| Data extracts |
::::::::::

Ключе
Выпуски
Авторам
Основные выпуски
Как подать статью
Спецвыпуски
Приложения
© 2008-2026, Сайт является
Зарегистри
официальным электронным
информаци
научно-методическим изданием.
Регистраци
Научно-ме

::::::::::

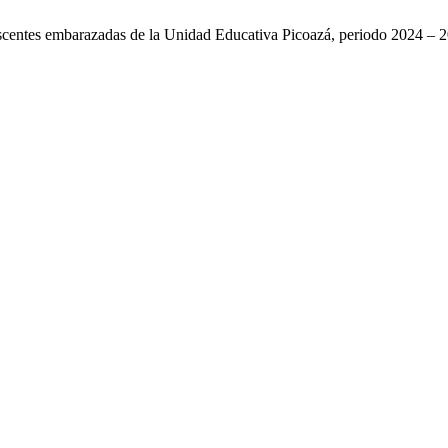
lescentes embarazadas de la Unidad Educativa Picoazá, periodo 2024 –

::::::::::

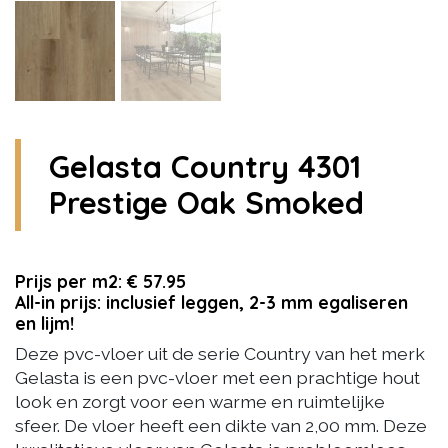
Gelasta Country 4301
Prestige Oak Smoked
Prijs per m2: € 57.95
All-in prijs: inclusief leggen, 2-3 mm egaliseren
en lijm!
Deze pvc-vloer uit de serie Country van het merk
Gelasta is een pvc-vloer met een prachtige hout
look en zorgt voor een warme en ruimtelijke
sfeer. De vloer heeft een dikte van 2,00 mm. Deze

::::::::::

| Aim of the exercise |
Using the entries above, give again exactly the lines from the line holding "All-in prijs: inclusief" through the line holding "sfeer. De vloer". Include both end lines and nothing else.

| Answer to this task |
All-in prijs: inclusief leggen, 2-3 mm egaliseren
en lijm!
Deze pvc-vloer uit de serie Country van het merk
Gelasta is een pvc-vloer met een prachtige hout
look en zorgt voor een warme en ruimtelijke
sfeer. De vloer heeft een dikte van 2,00 mm. Deze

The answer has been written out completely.